Paralysis
- Author: Chandrakant Bakshi
- Original title: પેરિલિસિસ
- Translator: Chandrakant Bakshi
- Language: Gujarati
- Publication date: 1967
- Publication place: India
- Published in English: 1981
- OCLC: 743467531
- Dewey Decimal: 891.473

= Paralysis (novel) =

1967 Gujarati novel by Chandrakant Bakshi

Paralysis is a 1967 Gujarati novel by Indian writer Chandrakant Bakshi. The novel tells the story of a widowed professor, and deals with themes such as loneliness, defeat, detachment, and ennui.

==Publication history==
The novel was first published in 1967. Bakshi translated it into English and published this version in 1981.

==Characters==
The principle characters of the novel are:
- Aram Shah – a widowed university professor
- Marisa – Aram's daughter
- Asika Deep – a matron in mission hospital

==Plot==
The novel's protagonist is Aram Shah, a widowed university professor who raised his daughter, Marisa, on his own after his wife died during her second pregnancy.
At the outset of the novel, he wakes up during a visit to the mountains and ponders the meaning of three dreams he had had overnight—of lions frail with age; of a palace reeking with disinfectant; and of a museum among whose holdings is a jar with an embryo. The intensity of his feelings induces a stroke, and he reawakens, paralysed, in a small regional hospital, where he is tenderly cared for by a resident matron, Asika. There, he recalls the death of his daughter, who married a Christian, George Vargis, and then committed suicide. It was grief over this incident that drove him to the hillside station where the story begins. Asika is also burdened with memories of her past and of widowhood. She is middle-aged like Aram, and the two are drawn together, as though they were a couple of half-dead people finding in each other's company a glimmer of life's renewal. He is soon discharged, but cannot bid Asika farewell, since she has disappeared into the foothills. Instead of taking a plane home, he returns to the site where he had the stroke, and wanders through it under the beating sun.

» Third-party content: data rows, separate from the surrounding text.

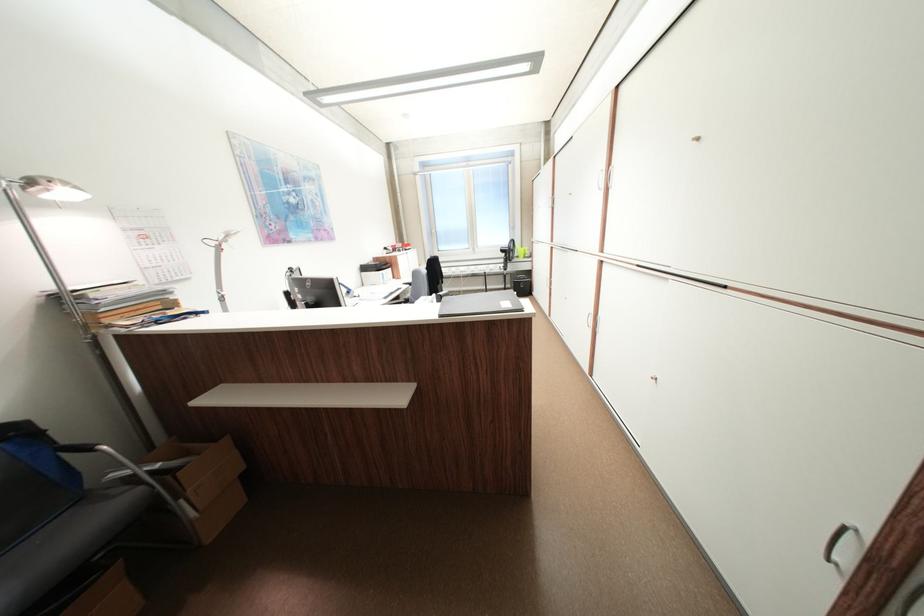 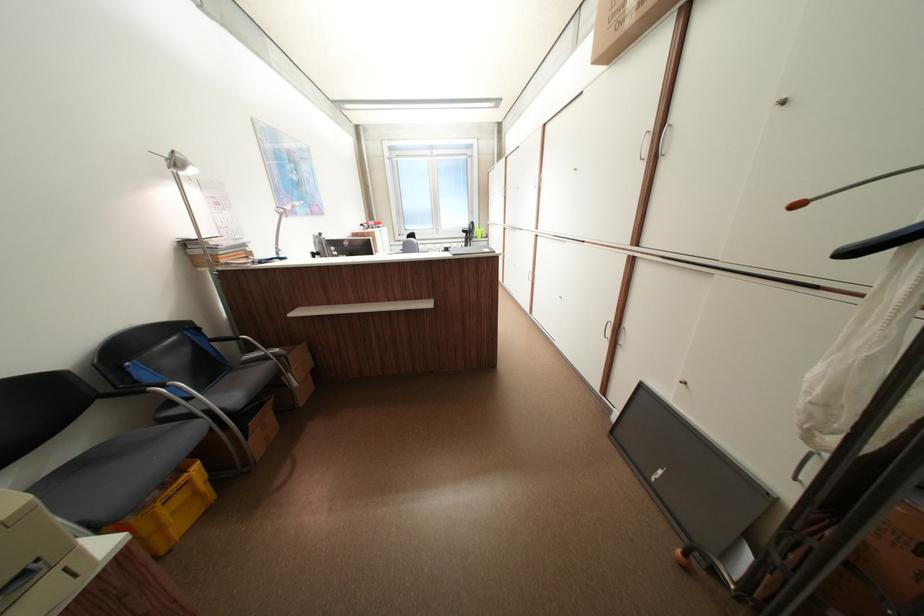 What movement of the cameraman would produce the second image?

The movement direction of the cameraman is left, backward. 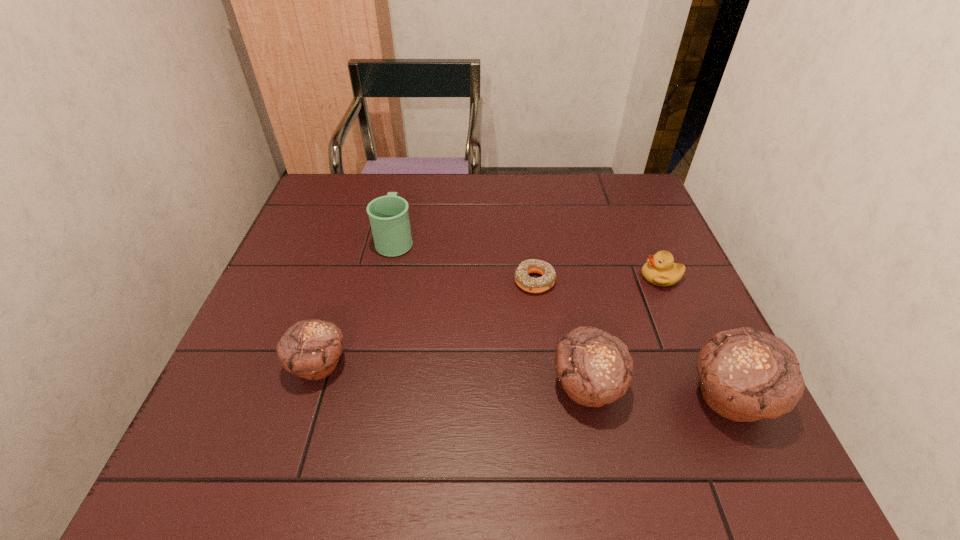 This screenshot has height=540, width=960. In order to click on object located in the near left corner section of the desktop in this screenshot , I will do `click(311, 349)`.

You are a GUI agent. You are given a task and a screenshot of the screen. Output one action in this format:
    pyautogui.click(x=<x>, y=<y>)
    Task: Click on the object at the near right corner
    
    Given the screenshot: What is the action you would take?
    pyautogui.click(x=745, y=374)

In the image, there is a desktop. Where is `vacant area at the far edge`? This screenshot has height=540, width=960. vacant area at the far edge is located at coordinates (461, 188).

At what (x,y) coordinates should I click in order to perform the action: click on free space at the near edge. Please return your answer as a coordinate pair (x, y). This screenshot has height=540, width=960. Looking at the image, I should click on (492, 407).

Where is `vacant space at the left edge of the desktop`? vacant space at the left edge of the desktop is located at coordinates tap(320, 228).

This screenshot has width=960, height=540. In the image, there is a desktop. Find the location of `vacant space at the right edge`. vacant space at the right edge is located at coordinates (627, 286).

You are a GUI agent. You are given a task and a screenshot of the screen. Output one action in this format:
    pyautogui.click(x=<x>, y=<y>)
    Task: Click on the vacant space at the far left corner
    The height and width of the screenshot is (540, 960).
    Given the screenshot: What is the action you would take?
    pyautogui.click(x=343, y=176)

In the image, there is a desktop. Identify the location of vacant space at the far right corner. (601, 194).

Locate an element on the screen. The image size is (960, 540). vacant space at the near right corner of the desktop is located at coordinates (689, 409).

This screenshot has height=540, width=960. I want to click on vacant area that lies between the second shortest muffin and the fifth tallest object, so click(x=624, y=332). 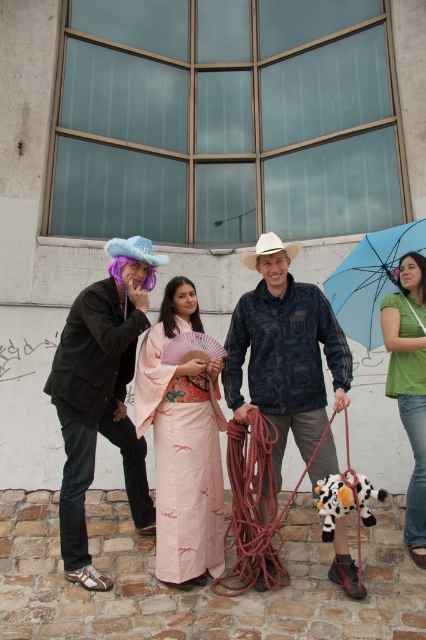 Question: Which object appears farthest from the camera in this image?

Choices:
 (A) blue velvet cowboy hat at left
 (B) pale pink silk kimono at center

Answer: (A)

Question: Does pale pink silk kimono at center lie in front of white plush cow at lower center?

Choices:
 (A) no
 (B) yes

Answer: (A)

Question: Can you confirm if pale pink silk kimono at center is positioned to the left of blue fabric umbrella at upper right?

Choices:
 (A) no
 (B) yes

Answer: (B)

Question: Which object is positioned closest to the blue velvet cowboy hat at left?

Choices:
 (A) pale pink silk kimono at center
 (B) blue fabric umbrella at upper right
 (C) matte black jacket at left
 (D) white plush cow at lower center

Answer: (C)

Question: Does pale pink silk kimono at center have a larger size compared to white matte cowboy hat at center?

Choices:
 (A) no
 (B) yes

Answer: (B)

Question: Which object is positioned closest to the blue patterned jacket at center?

Choices:
 (A) white matte cowboy hat at center
 (B) white plush cow at lower center

Answer: (B) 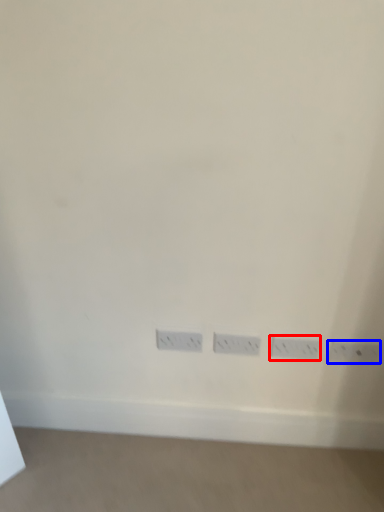 Question: Which object is closer to the camera taking this photo, power plugs and sockets (highlighted by a red box) or power plugs and sockets (highlighted by a blue box)?

Choices:
 (A) power plugs and sockets
 (B) power plugs and sockets

Answer: (B)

==Reception and criticism==
The book was translated into Marathi, Russian and English. It was included in the curricula of the Bombay University and the Gujarat University. The Marathi translation was included in the curriculum of the SNDT Women's University for a BA course. Bombay TV broadcast a play based on the novel.

Paralysis plot includes themes such as loneliness, defeat, detachment and ennui. Gujarati critic Chandrakant Topiwala praised the novel for its "skilled narrative designs".